When asked if she needed help finding her gate, the report said that Subbs handed the airline employee a Southwest Airlines drink coupon. However, when the employee ran the coupon, she discovered that the passenger it belonged to had boarded an earlier flight.
Orlando Police were called in at that point. The responding officer noted in his report that when he saw Subbs, he immediately recognized her as the missing teenager from Apopka. When asked how she got through Transportation Security Administration security, “Subbs stated she found the drink coupon on the floor, utilizing it, as she passed through TSA PreCheck."
Two police agencies and Sade’s father said the teen got through security with nothing more than the drink coupon with another passenger’s information on it. One report also stated that Subbs was observed on camera passing through TSA PreCheck, getting screened at 1:32 p.m. on Friday.
“No boarding pass at all,” said Gerald Subbs.
His daughter told investigators that she took several buses to get to the airport from Apopka and said that she just wanted to go on an airplane.
“She said she wanted to go to Asia to see the Chinese blossoms or something,” Subbs said.
FOX 35 News has reached out to TSA to see how the teen got through their security checkpoint without a government-issued ID and an airline drink coupon.
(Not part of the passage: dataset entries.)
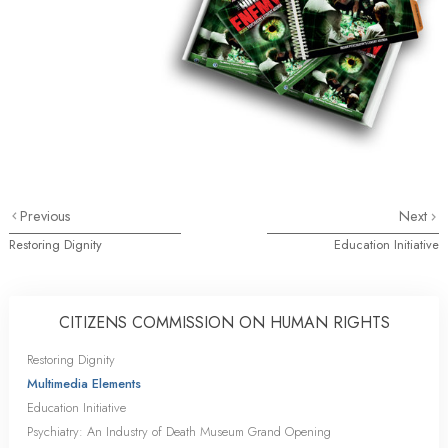
Previous
Next
Restoring Dignity
Education Initiative
CITIZENS COMMISSION ON HUMAN RIGHTS
Restoring Dignity
Multimedia Elements
Education Initiative
Psychiatry: An Industry of Death Museum Grand Opening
"The individual presented a valid and current boarding pass. Under the age of 18, passengers are not required to present an ID. She was screened and therefore presented no threat to the aviation system," the TSA responded. "This is an example of where many layers of security worked. Although she presented someone else's boarding pass, she was screened and the TSA screening procedures did assure that she posed no threat to aviation."
TSA at the Orlando International Airport (FOX 35 Orlando)
Subbs said he had a long talk with his daughter and explained that what she did was wrong. While he still has lots of questions, he is thankful that he got his daughter back safe.
"She could have gotten on an airplane. It could have been a lot worse,” Subbs said.
In October 2019, a similar incident happened at the Orlando International Airport when a woman was able to board a flight with no identification or boarding pass.